Marisa Lajolo – professora de Literatura na Universidade Presbiteriana Mackenzie e na UNICAMP

O romance Aldeia do silêncio, lançamento recente da Rocco, é um livro impressionante e talvez imprescindível. Parece trilhar caminhos atualmente pouco percorridos na ficção brasileira. E parece também representar uma nova face na já numerosa e variada obra de Frei Betto.

Dedicado a Marco Lucchesi, tem duas epígrafes: uma do Eclesiastes e outra de Wittgenstein. Mas, vamos com calma: epígrafes habitam o interior do livro . E, como ocorre com qualquer livro, a leitura deste romance começa pela capa. Em prateleiras de livrarias e em sites de vendas, uma bela e sóbria capa antecipa a simplicidade envolvente da história. E, página a página, o enredo vai enredando o leitor nos delicados traços que desenham a paisagem que sobressai na metade inferior da capa. É a partir da tênue linha de montanhas, árvores e pedras, que cada leitor cria suas primeiras expectativas.

O que é que este livro que folheio me reserva ? Que história ele vai me contar?

Logo na abertura, um texto curto intitulado prólogo já começa a responder ao leitor. Nele se inicia a história propriamente dita, informando que se trata de uma autobiografia. De quem? De um completo anônimo. Um narrador tão anônimo que a equipe do hospital onde ele estava internado o chamava de Nemo, palavra latina que significa ninguém.

Um caderno, no qual Nemo registrou sua história é o livro que o leitor já começou a ler.

A infância de Nemo transcorre na aldeia que figura no título da obra. Na verdade, no entanto, a aldeia da história resume-se a um casebre, onde Nemo vive com a mãe, o avô, uma cadela e um urubu. É pelos olhos e pela voz do menino que o leitor vai sendo envolvido pela narração, que conta de uma vida reduzida ao essencial e que – a partir desse essencial- constrói seu sentido maior e melhor.

O avô, com sabedoria de poucas palavras. A mãe, com gestos e olhares de afeto. Basileia e Ubelino, os animais da aldeia. É a voz de Nemo que, desse quase nada em que vive, tece um quase tudo de beleza, que dá vida a pedras e a plantas, faz ouvir o vento e a chuva.

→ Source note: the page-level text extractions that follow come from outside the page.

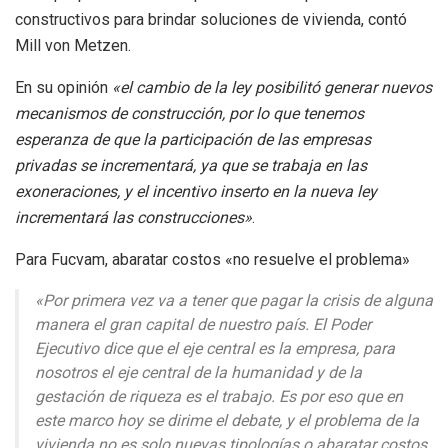
constructivos para brindar soluciones de vivienda, contó
Mill von Metzen.
En su opinión
«el cambio de la ley posibilitó generar nuevos
mecanismos de construcción, por lo que tenemos
esperanza de que la participación de las empresas
privadas se incrementará, ya que se trabaja en las
exoneraciones, y el incentivo inserto en la nueva ley
incrementará las construcciones»
.
Para Fucvam, abaratar costos «no resuelve el problema»
«Por primera vez va a tener que pagar la crisis de alguna
manera el gran capital de nuestro país. El Poder
Ejecutivo dice que el eje central es la empresa, para
nosotros el eje central de la humanidad y de la
gestación de riqueza es el trabajo. Es por eso que en
este marco hoy se dirime el debate, y el problema de la
vivienda no es solo nuevas tipologías o abaratar costos.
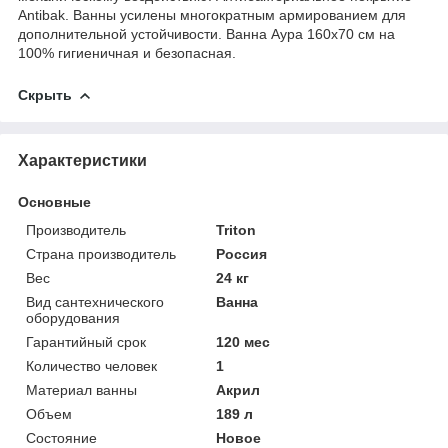
Antibak. Ванны усилены многократным армированием для
дополнительной устойчивости. Ванна Аура 160x70 см на
100% гигиеничная и безопасная.
Скрыть
Характеристики
Основные
Производитель
Triton
Страна производитель
Россия
Вес
24 кг
Вид сантехнического
Ванна
оборудования
Гарантийный срок
120 мес
Количество человек
1
Материал ванны
Акрил
Объем
189 л
Состояние
Новое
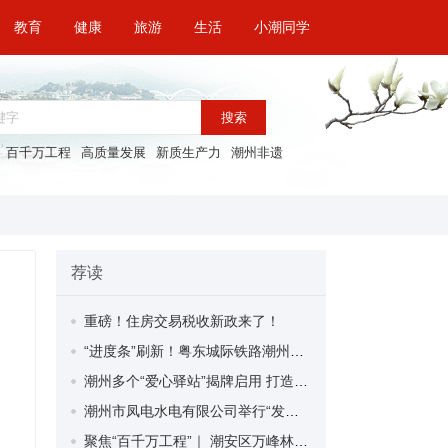
教育
健康
旅游
生活
小潮同学
搜索
百千万工程
高质量发展
新质生产力
潮州非遗
荐读
重磅！住房交易税收新政来了！
“进度条”刷新！粤东城际铁路潮州段首榀箱梁成功架设
潮州多个“爱心驿站”揭牌启用 打造新就业群体的“温暖港湾”
潮州市凤电水电有限公司举行“发挥妇女优势 助力企业高质量发展”主题活动
聚焦“百千万工程”｜ 潮安区万峰林场望京坪村：党群合力齐上阵 绘就乡村新图景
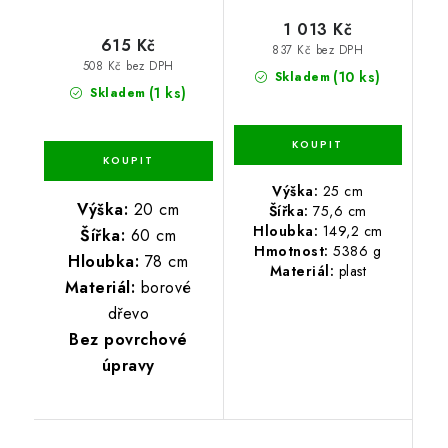
1 013 Kč
615 Kč
837 Kč bez DPH
508 Kč bez DPH
(10 ks)
Skladem
(1 ks)
Skladem
Výška:
25 cm
Výška:
20 cm
Šířka:
75,6 cm
Hloubka:
149,2 cm
Šířka:
60 cm
Hmotnost:
5386 g
Hloubka:
78 cm
Materiál:
plast
Materiál:
borové
dřevo
Bez povrchové
úpravy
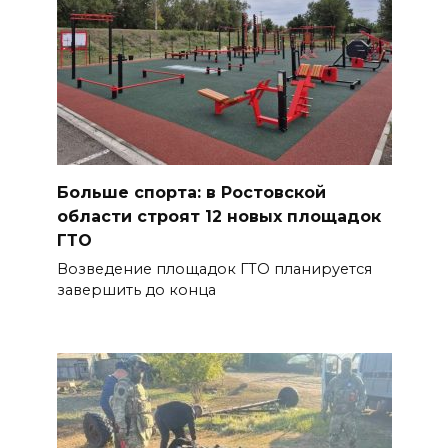
Больше спорта: в Ростовской
области строят 12 новых площадок
ГТО
Возведение площадок ГТО планируется
завершить до конца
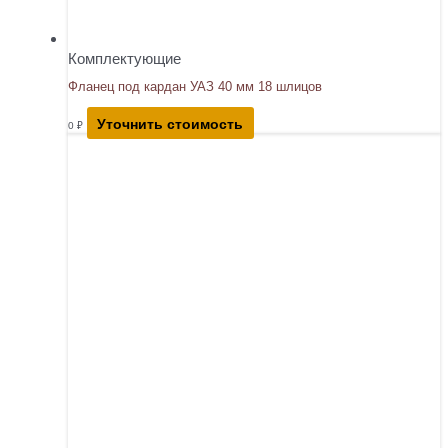
Комплектующие
Фланец под кардан УАЗ 40 мм 18 шлицов
Уточнить стоимость
0
₽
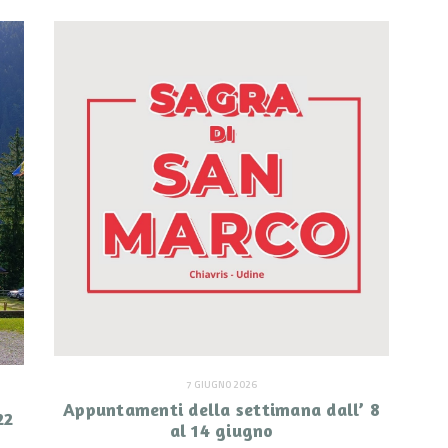
7 GIUGNO 2026
Appuntamenti della settimana dall’ 8
22
al 14 giugno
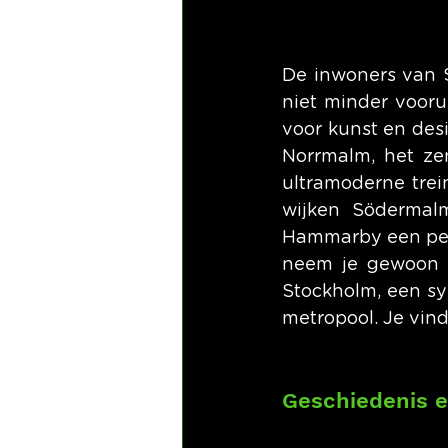
De inwoners van S
niet minder vooru
voor kunst en desi
Norrmalm, het ze
ultramoderne trein
wijken Södermalm
Hammarby een perf
neem je gewoon e
Stockholm, een sy
metropool. Je vind
Geschiedenis e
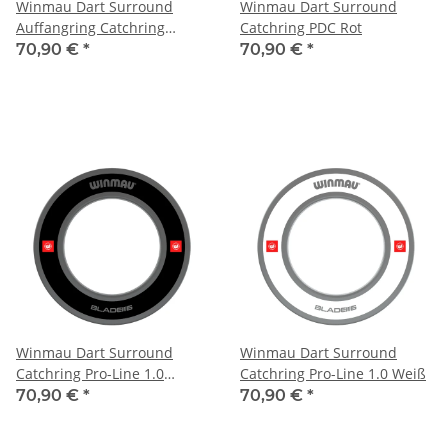
Winmau Dart Surround
Winmau Dart Surround
Auffangring Catchring
Catchring PDC Rot
Xtreme Red
70,90 €
*
70,90 €
*
Winmau Dart Surround
Winmau Dart Surround
Catchring Pro-Line 1.0
Catchring Pro-Line 1.0 Weiß
Schwarz
70,90 €
*
70,90 €
*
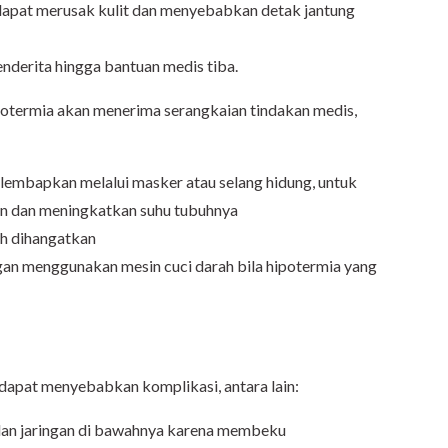
 dapat merusak kulit dan menyebabkan detak jantung
enderita hingga bantuan medis tiba.
hipotermia akan menerima serangkaian tindakan medis,
lembapkan melalui masker atau selang hidung, untuk
n dan meningkatkan suhu tubuhnya
ah dihangatkan
an menggunakan mesin cuci darah bila hipotermia yang
 dapat menyebabkan komplikasi, antara lain:
an jaringan di bawahnya karena membeku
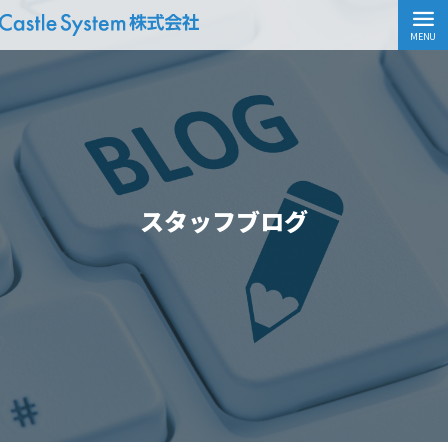
MENU
スタッフブログ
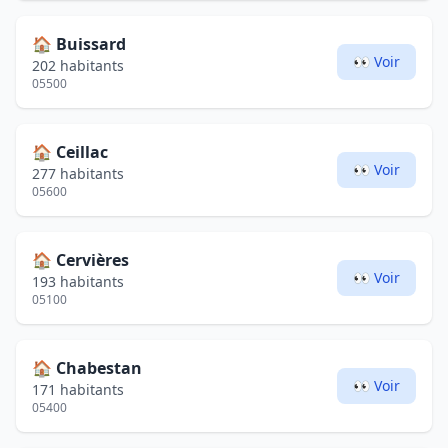
🏠
Buissard
👀 Voir
202 habitants
05500
🏠
Ceillac
👀 Voir
277 habitants
05600
🏠
Cervières
👀 Voir
193 habitants
05100
🏠
Chabestan
👀 Voir
171 habitants
05400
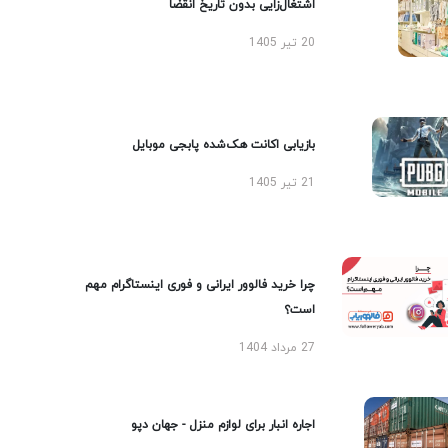
اشتغال‌زایی بدون تاریخ انقضا
20 تیر 1405
بازیابی اکانت هک‌شده پابجی موبایل
21 تیر 1405
چرا خرید فالوور ایرانی و فوری اینستاگرام مهم
است؟
27 مرداد 1404
اجاره انبار برای لوازم منزل - جهان دپو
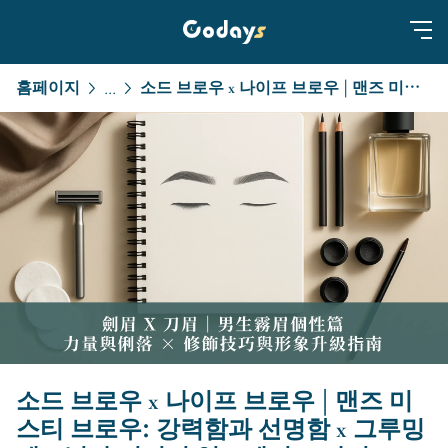
홈페이지
소드 브로우 x 나이프 브로우 | 맨즈 미스티 브로우: 강력함과 선명함 x 그루밍 테크닉과 이미지 업그레이드 가이드
...
소드 브로우 x 나이프 브로우 | 맨즈 미
스티 브로우: 강력함과 선명함 x 그루밍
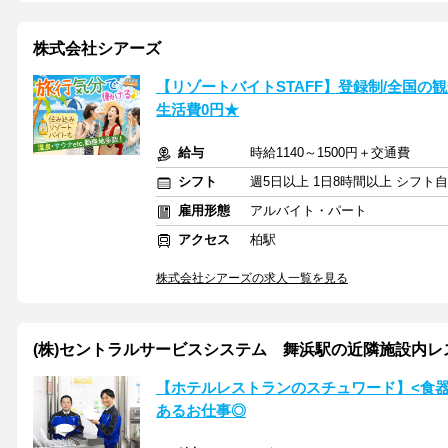
株式会社シアーズ
【リゾートバイトSTAFF】登録制/全国の観光
生活費0円★
給与
時給1140～1500円＋交通費
シフト
週5日以上 1日8時間以上 シフト
雇用形態
アルバイト・パート
アクセス
柏駅
株式会社シアーズの求人一覧を見る
(株)セントラルサービスシステム 舞浜駅の近隣施設内レス
【ホテルレストランのスチュワード】<食
あるお仕事◎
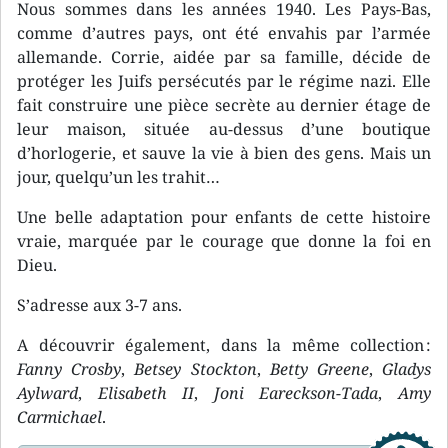
Nous sommes dans les années 1940. Les Pays-Bas,
comme d’autres pays, ont été envahis par l’armée
allemande. Corrie, aidée par sa famille, décide de
protéger les Juifs persécutés par le régime nazi. Elle
fait construire une pièce secrète au dernier étage de
leur maison, située au-dessus d’une boutique
d’horlogerie, et sauve la vie à bien des gens. Mais un
jour, quelqu’un les trahit…
Une belle adaptation pour enfants de cette histoire
vraie, marquée par le courage que donne la foi en
Dieu.
S’adresse aux 3-7 ans.
A découvrir également, dans la même collection :
Fanny Crosby
,
Betsey Stockton
,
Betty Greene
,
Gladys
Aylward
,
Elisabeth II
,
Joni Eareckson-Tada
,
Amy
Carmichael
.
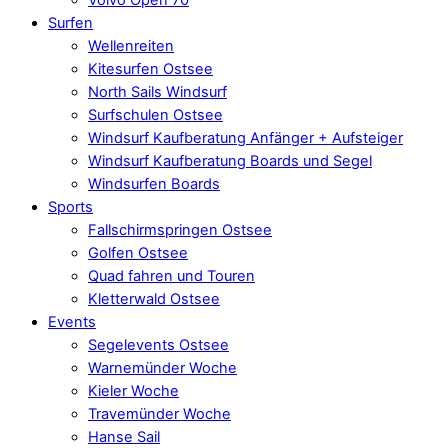
Surfen
Wellenreiten
Kitesurfen Ostsee
North Sails Windsurf
Surfschulen Ostsee
Windsurf Kaufberatung Anfänger + Aufsteiger
Windsurf Kaufberatung Boards und Segel
Windsurfen Boards
Sports
Fallschirmspringen Ostsee
Golfen Ostsee
Quad fahren und Touren
Kletterwald Ostsee
Events
Segelevents Ostsee
Warnemünder Woche
Kieler Woche
Travemünder Woche
Hanse Sail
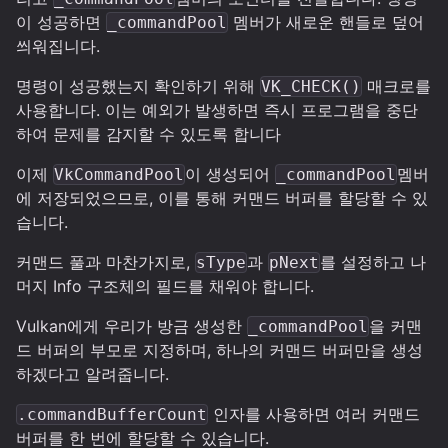
이 성공하면
멤버가 새로운 핸들로 덮어
_commandPool
씌워집니다.
명령이 성공했는지 확인하기 위해
매크로를
VK_CHECK()
사용합니다. 이는 예외가 발생하면 즉시 프로그램을 중단
하여 문제를 감지할 수 있도록 합니다
이제
이 생성되어
멤버
VkCommandPool
_commandPool
에 저장되었으므로, 이를 통해 커맨드 버퍼를 할당할 수 있
습니다.
커맨드 풀과 마찬가지로,
과
를 설정하고 나
sType
pNext
머지 Info 구조체의 필드를 채워야 합니다.
Vulkan에게 우리가 방금 생성한
을 커맨
_commandPool
드 버퍼의 부모로 지정하며, 하나의 커맨드 버퍼만을 생성
하겠다고 알려줍니다.
인자를 사용하면 여러 커맨드
.commandBufferCount
버퍼를 한 번에 할당할 수 있습니다.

A aldeia é um espaço primordial, em que vivem vidas igualmente primordiais. O que nela se aprende não tem palavras que o expressem. Aos poucos, o olhar do leitor confunde-se com o olhar com que o menino vê a aldeia e, dela, vê o mundo. Lá, a noite é negrura do céu perfurado de cristais (p.49), e de dia o sol onipresenciava-se ( p.35). E é desse espaço onde o ruído é o das folhas da mangueira flautadas pelo vento (p.33) que Nemo vai para uma cidade grande.

A quarta capa do livro antecipa para o leitor – aquele leitor que vira e revira o livro na mão antes de se decidir- o encontro de Nemo com a vida urbana, (des)encontro que aguarda o leitor no final do livro: Perguntaram meu nome. Não tenho. Indagaram-me se eu tinha dinheiro. Eu não sabia o que era. (p.177) . Os saberes da aldeia não vigem na cidade. É só já adulto que Nemo aprende a ler e a escrever: o produto da aprendizagem é o caderno que se transforma no romance.

Aprendida a leitura e a escrita, Nemo mergulha na nova linguagem, e nela se recompõe. Das veredas da linguagem, envereda pelo silêncio. O silêncio que sobrepairava ao tempo de sua vida na aldeia primordial, onde o avô lhe ensinara rara virtude: a fidelidade ao silêncio ( p. 178).

É este silêncio que – já agora para sempre identificado com Nemo – talvez o leitor tivesse deixado passar desapercebido nas epígrafes lá do começo. Nelas, vem do Eclesiaste a ideia de que Há tempo de falar e tempo de calar, e, na sequência, Wittgenstein reforça: o que não se pode falar, deve-se calar.

É a partir da tardia aprendizagem da leitura e da escrita, que a reflexão sobre a linguagem reconstrói a aldeia e a cidade, Nemo e o leitor. O narrador é leitor de si mesmo, melhor dizendo, ouvinte e criador de si mesmo, criação que se materializa no caderno, e que alça voo no esforço de desenhar palavras no papel.

A voz que narra – narra num tom talvez próximo do que se imagina seja a voz do narrador primordial que, como sugere o filósofo W.Benjamin, porque viaja tem o que contar. A viagem pela qual o livro conduz seus leitores é uma viagem interior. É este mergulho na interioridade, o encontro do indivíduo com a linguagem, com a sua linguagem – universo e limite de cada um – que o leitor celebra ao ler este belíssimo romance.